The "Showing Up Mentality" – by Ashleigh Vella

I am so proud of my fiancée. Her personal and spiritual development has likewise re-kindled my personal and spiritual development. I want to share with you something she recently wrote for me to read. We all can relate to and learn from what Ashleigh has written; it applies to every aspect of our lives. Enjoy! 

So I have decided to take over Johnny’ s blog again I guess in an effort to 1) overcome the monotony of my life and 2) to make an invested interest in using my brain for something other than basketball. My first point can become a danger or pitfall of my occupation. Don’t get me wrong, I love the fact that I get paid to play basketball; seriously it’s a dream come true. However, with that being said I am afforded a considerable amount of free time between practices, and whilst this sounds appealing, napping and Netflix can only entertain you for so long. To my second point, in my previous invasion of Johnny’s blog I highlighted my somewhat of an identity crisis I had half way through last year. When you are paid to play and coach basketball your life essentially becomes consumed with basketball. Although I often claim to just be a dumb jock I recognise that there is a need to use my brain in an intellectual way, away from the basketball court. The brain, being a muscle like the rest of my body, was tending to succumb to the boredom and inactivity of my life. So, with this all being said, I am trying my hand at writing.  

So I got to thinking the other day after a conversation with my roommate. We were discussing her schedule for the next day. She unfortunately had a physiotherapy appointment the next morning at 7:15 am – I mean, seriously, what physio do you know that works at 7:15am? – and then directly after she had school from 8-11:45 then again at 1:45-4:00I am extremely happy my college days are behind me. When discussing her schedule she jokingly said:  
Roommate: “I think I will sleep in class at 8am” Me: “Then why go? Why not just come home and sleep in your bed? At least it’ll be more comfortable.”  Roommate: “Yeah, but at least I am there (in class).”  
Whilst she said this in a very joking manner it really struck a chord with meLet me first preface by saying my roommate is an extremely hard working young woman. She has what I would deem a ridiculous schedule. On top of the fact she is at training twice a day, along with physiotherapy sessions and a booming social life, she also accomplishes all of these things with a smile and minimal complaining. Whilst her comment was said fairly flippantly, it really got me thinking: since when did “being there” or “showing up” become enough?  

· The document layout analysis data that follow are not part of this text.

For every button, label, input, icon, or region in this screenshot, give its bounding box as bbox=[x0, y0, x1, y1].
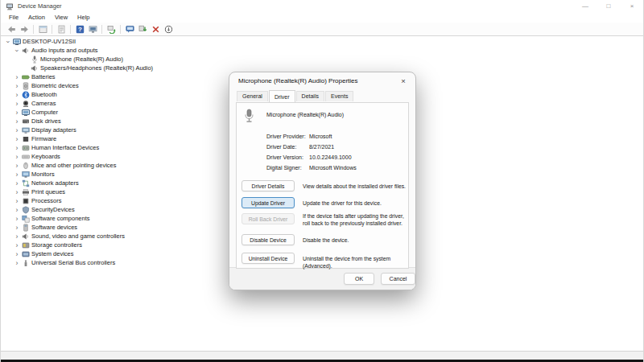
ok-button[interactable]: OK bbox=[344, 273, 374, 285]
uninstall-device-button[interactable]: Uninstall Device bbox=[242, 253, 295, 264]
tree-item-label: Bluetooth bbox=[31, 91, 57, 98]
tree-item-label: Human Interface Devices bbox=[31, 144, 99, 151]
status-bar bbox=[1, 351, 643, 360]
disable-device-button[interactable]: Disable Device bbox=[242, 234, 295, 245]
tab-general[interactable]: General bbox=[237, 91, 268, 101]
camera-icon bbox=[21, 100, 30, 108]
tree-item-label: Cameras bbox=[31, 100, 56, 107]
chevron-right-icon[interactable]: › bbox=[13, 82, 21, 90]
chevron-right-icon[interactable]: › bbox=[13, 162, 21, 170]
cancel-button[interactable]: Cancel bbox=[381, 273, 415, 285]
chevron-right-icon[interactable]: › bbox=[13, 179, 21, 187]
help-icon[interactable]: ? bbox=[74, 24, 85, 35]
field-label-driver-date: Driver Date: bbox=[266, 144, 296, 150]
field-value-driver-date: 8/27/2021 bbox=[309, 144, 334, 150]
forward-icon[interactable] bbox=[19, 24, 30, 35]
tab-driver[interactable]: Driver bbox=[269, 90, 295, 102]
chevron-right-icon[interactable]: › bbox=[13, 232, 21, 241]
speaker-icon bbox=[21, 47, 30, 55]
speaker-icon bbox=[30, 64, 39, 72]
chevron-right-icon[interactable]: › bbox=[13, 206, 21, 214]
tree-item-label: System devices bbox=[31, 250, 74, 257]
chevron-right-icon[interactable]: › bbox=[13, 117, 21, 125]
software-device-icon bbox=[21, 224, 30, 232]
tree-item-label: Software components bbox=[31, 215, 90, 222]
tree-item-microphone[interactable]: Microphone (Realtek(R) Audio) bbox=[2, 55, 642, 64]
device-name: Microphone (Realtek(R) Audio) bbox=[266, 112, 344, 117]
roll-back-driver-button: Roll Back Driver bbox=[242, 213, 295, 224]
chevron-right-icon[interactable]: › bbox=[13, 215, 21, 223]
tree-item-label: Firmware bbox=[31, 135, 56, 142]
chevron-right-icon[interactable]: › bbox=[13, 153, 21, 161]
chevron-right-icon[interactable]: › bbox=[13, 197, 21, 205]
window-title: Device Manager bbox=[18, 2, 62, 10]
chevron-right-icon[interactable]: › bbox=[13, 73, 21, 81]
tree-item-label: Mice and other pointing devices bbox=[31, 162, 116, 169]
chevron-right-icon[interactable]: › bbox=[13, 259, 21, 267]
security-icon bbox=[21, 206, 30, 214]
tree-item-audio-inputs-and-outputs[interactable]: › Audio inputs and outputs bbox=[2, 46, 642, 55]
menu-file[interactable]: File bbox=[6, 14, 25, 21]
chevron-down-icon[interactable]: › bbox=[4, 38, 12, 46]
chevron-right-icon[interactable]: › bbox=[13, 144, 21, 152]
storage-icon bbox=[21, 241, 30, 249]
maximize-button[interactable]: □ bbox=[604, 0, 613, 12]
uninstall-device-icon[interactable] bbox=[150, 24, 161, 35]
chevron-right-icon[interactable]: › bbox=[13, 135, 21, 143]
update-driver-icon[interactable] bbox=[137, 24, 148, 35]
microphone-icon bbox=[243, 109, 255, 125]
chevron-right-icon[interactable]: › bbox=[13, 188, 21, 196]
field-value-digital-signer: Microsoft Windows bbox=[309, 165, 357, 171]
troubleshoot-icon[interactable] bbox=[124, 24, 135, 35]
dialog-tabs: General Driver Details Events bbox=[229, 88, 415, 101]
tree-item-label: Computer bbox=[31, 109, 58, 116]
device-manager-app-icon bbox=[6, 2, 14, 10]
update-driver-description: Update the driver for this device. bbox=[303, 200, 406, 207]
field-value-driver-version: 10.0.22449.1000 bbox=[309, 154, 352, 160]
chevron-right-icon[interactable]: › bbox=[13, 91, 21, 99]
field-label-digital-signer: Digital Signer: bbox=[266, 165, 302, 171]
mouse-icon bbox=[21, 162, 30, 170]
tree-item-desktop-uv12sii[interactable]: › DESKTOP-UV12SII bbox=[2, 37, 642, 46]
chevron-right-icon[interactable]: › bbox=[13, 100, 21, 108]
toolbar-separator bbox=[52, 25, 52, 34]
chevron-right-icon[interactable]: › bbox=[13, 171, 21, 179]
toolbar-separator bbox=[101, 25, 102, 34]
display-adapter-icon bbox=[21, 126, 30, 134]
chevron-right-icon[interactable]: › bbox=[13, 250, 21, 258]
no-chevron bbox=[22, 64, 30, 72]
chevron-right-icon[interactable]: › bbox=[13, 109, 21, 117]
tree-item-label: Biometric devices bbox=[31, 82, 79, 89]
menu-view[interactable]: View bbox=[52, 14, 74, 21]
export-list-icon[interactable] bbox=[56, 24, 67, 35]
tree-item-label: Sound, video and game controllers bbox=[31, 232, 125, 240]
monitor-icon bbox=[21, 171, 30, 179]
disable-device-description: Disable the device. bbox=[303, 237, 406, 244]
computer-icon bbox=[12, 38, 21, 46]
tree-item-label: Storage controllers bbox=[31, 241, 82, 249]
chevron-down-icon[interactable]: › bbox=[13, 47, 21, 55]
toolbar-separator bbox=[33, 25, 34, 34]
dialog-close-button[interactable]: × bbox=[398, 75, 409, 86]
console-window-icon[interactable] bbox=[37, 24, 48, 35]
svg-text:?: ? bbox=[78, 26, 82, 33]
disk-icon bbox=[21, 117, 30, 125]
tree-item-label: SecurityDevices bbox=[31, 206, 75, 213]
properties-icon[interactable] bbox=[87, 24, 98, 35]
scan-hardware-icon[interactable] bbox=[105, 24, 117, 35]
back-icon[interactable] bbox=[6, 24, 17, 35]
disable-device-icon[interactable] bbox=[163, 24, 174, 35]
chevron-right-icon[interactable]: › bbox=[13, 224, 21, 232]
tab-events[interactable]: Events bbox=[325, 91, 353, 101]
speaker-icon bbox=[21, 232, 30, 241]
tab-details[interactable]: Details bbox=[296, 91, 324, 101]
chevron-right-icon[interactable]: › bbox=[13, 126, 21, 134]
driver-details-button[interactable]: Driver Details bbox=[242, 180, 295, 191]
close-button[interactable]: × bbox=[627, 0, 637, 12]
menu-help[interactable]: Help bbox=[74, 14, 96, 21]
minimize-button[interactable]: — bbox=[580, 0, 590, 12]
chevron-right-icon[interactable]: › bbox=[13, 241, 21, 249]
update-driver-button[interactable]: Update Driver bbox=[242, 197, 295, 208]
tree-item-label: DESKTOP-UV12SII bbox=[23, 38, 76, 45]
menu-action[interactable]: Action bbox=[25, 14, 52, 21]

This idea of “Well, at least I am in class but I am going to sleep through it is just the beginning to this behaviour. We see it in all facets of life: “I’m going to class, but I’ll be sleeping or on my phone the whole time”, “I have practice tonight but I don’t really feel like being there and I’m really thinking about work tomorrow”, “I go to church on Sunday’s but really I’m thinking about what I’m having for lunch after” or “I’m hanging out with my *insert significant other* but really I’m thinking about something or someone else.” This behaviour is like a poison that seeps into all facets of our lives and so inconspicuously that we don’t even realise it. I’d like to think of this behaviour as the “showing up mentality. I may be here physically, but mentally, emotional and even spiritually I’m M.I.A. 

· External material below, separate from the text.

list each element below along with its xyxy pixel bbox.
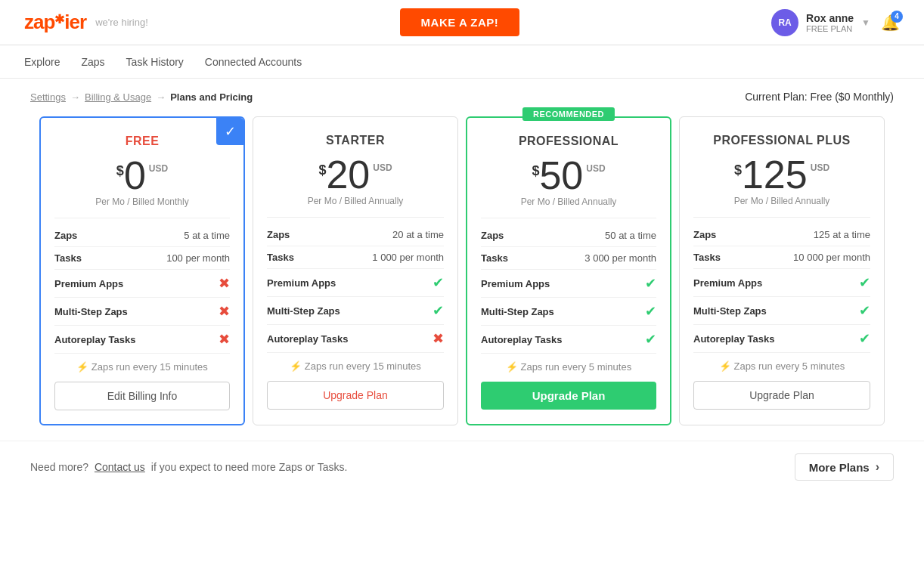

My college coach, whom I have the upmost respect for, was not only a great coach but a master of the one liners. Two of my personal favourites of his was the term “clock-watcher” and the ever quotable “Are you trying to thrive or you just trying to survive?” (6am conditioning; the answer is always survive!) As funny as these lines were at the time, I don’t think I truly appreciated or understood these sentiments until later on in life. How many times have we been at work/practice/with friends and just watched the seconds and minutes tick by? When you adopt a “showing up” mentality you become a clock-watcher, you don’t utilize where you are and thus your opportunity for self-improvement or relationships development. Whilst the adage of “survive or thrive” is a tad corny, it’s true. If you are surviving you are embracing the “showing up” mentality of I am here” it but doesn’t mean I am getting anything out of it. Whereas if you embrace the “thrive” mentality you are engaged in what is happening, you are trying to do something meaningful with your time.  
I think this mentality is the most dangerous to your relationships; firstly, to the most important relationship you will ever have: with God. We have all at one point or another been found wanting when it comes to our relationship with God; sin is in our nature after all. How many times have we been at church, or reading our Bible and instead of solely focusing on the good word we are worrying about something else. I have found myself more times than I am willing to admit reading my daily devotional which is talking about “resting in God” and “seeking Him with everything I do” whilst simultaneously thinking about what time my bus will leave and what I will wear for practice. Unfortunately, committing yourself whole-heartedly and just “showing up” are two mentalities you can’t have at the same time. It’s like saying I’m going on a diet and then eating four meat lovers pizzas; the intention and the act are at odds with one anotherThere are many scripture verses that say over and over again that the Lord is with you always (Deuteronomy 31:6, Romans 8:28, Isiah 41:10, Romans 8:38-39 to name a few). Therefore, if we have a God who is always with us, who is always devoted and invested in us, why would we not do the same in return? It is my duty as a Christian to be invested in the Lord at all times, that I should always put God first and foremost (Matthew 6:33) and to cast my anxieties or worries on Him (Philippians 4:6-7). I think Jesus in Matthew 22:37 summed it up perfectly “You shall love the Lord your God with all your heart and with all your soul and with all your mind. He doesn’t say love the Lord sometimes when you are thinking about Him, love him with most of your mind, but don’t forget about the groceries, the homework and the pile of laundry you have. The love God has for us is an all or nothing kind of deal, so why would we think our reciprocation of our love for God be anything less?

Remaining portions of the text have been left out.